(Dataset entries)
◇ ◇ ◇ ◇ ◇

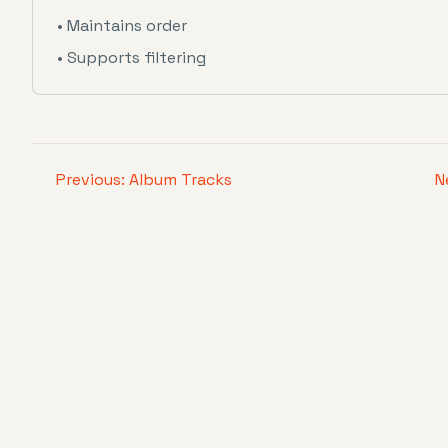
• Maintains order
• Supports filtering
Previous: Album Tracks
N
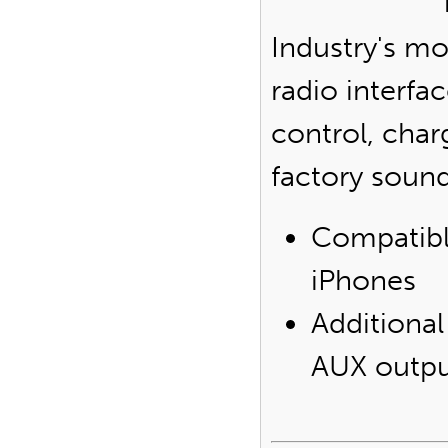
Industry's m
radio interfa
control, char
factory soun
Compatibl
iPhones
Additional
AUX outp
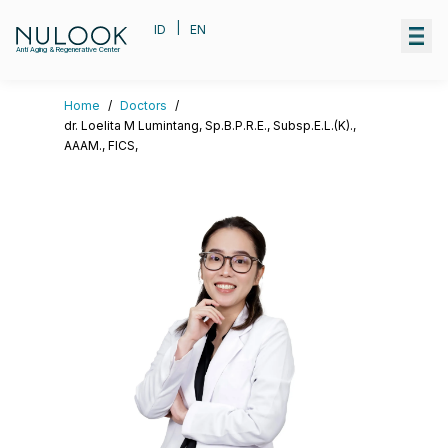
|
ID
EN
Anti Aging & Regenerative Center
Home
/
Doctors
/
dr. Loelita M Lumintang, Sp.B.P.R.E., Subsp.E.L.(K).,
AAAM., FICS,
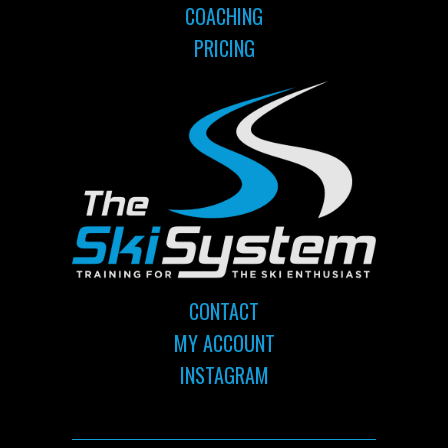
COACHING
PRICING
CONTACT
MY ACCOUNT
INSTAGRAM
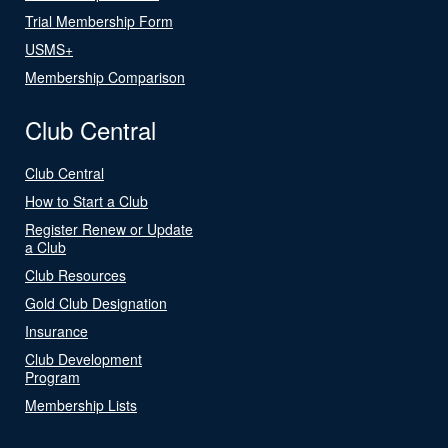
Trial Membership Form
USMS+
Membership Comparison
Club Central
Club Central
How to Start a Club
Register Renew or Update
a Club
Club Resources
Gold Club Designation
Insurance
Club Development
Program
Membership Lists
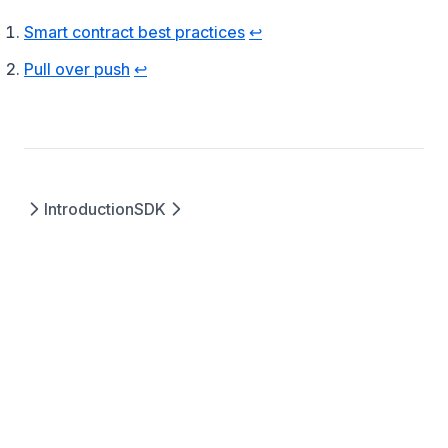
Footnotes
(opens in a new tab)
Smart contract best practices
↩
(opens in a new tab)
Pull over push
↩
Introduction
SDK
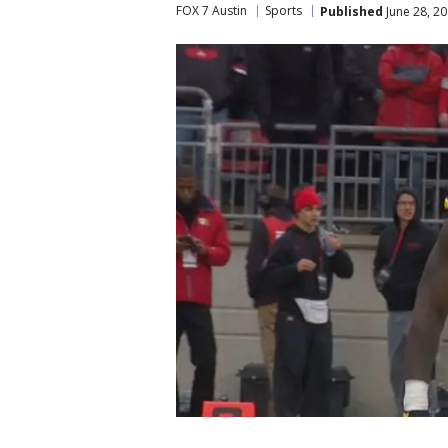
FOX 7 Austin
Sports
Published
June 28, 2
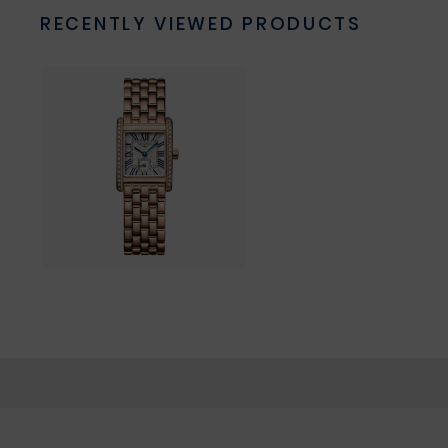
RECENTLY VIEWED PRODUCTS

◇ ◇ ◇ ◇ ◇

Within the records above, each line containing "Membership" is to be returned.

Answer to the problem —
Trial Membership Form
Membership Comparison
Membership Lists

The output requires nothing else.